→ **INPUT DATA**:

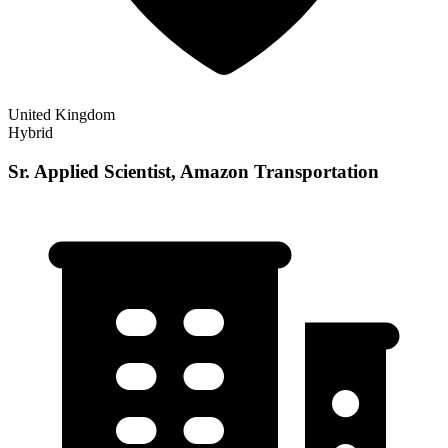
United Kingdom
Hybrid
Sr. Applied Scientist, Amazon Transportation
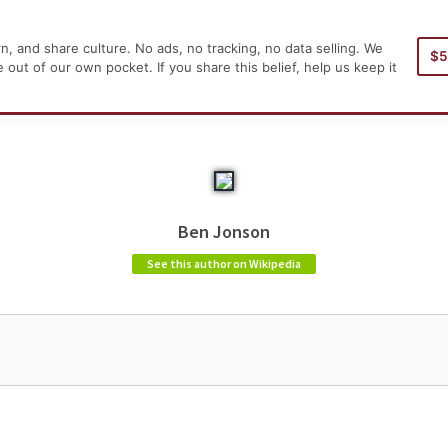
, and share culture. No ads, no tracking, no data selling. We
$
Home
Aut
ut of our own pocket. If you share this belief, help us keep it
Ben Jonson
See this author on Wikipedia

→ **EXERCISE**: Write out the records once more, word for word, though without the pictures they contain.

→ **WORKED SOLUTION**:
United Kingdom
Hybrid
Sr. Applied Scientist, Amazon Transportation
, and share culture. No ads, no tracking, no data selling. We
$
Home
Aut
ut of our own pocket. If you share this belief, help us keep it
Ben Jonson
See this author on Wikipedia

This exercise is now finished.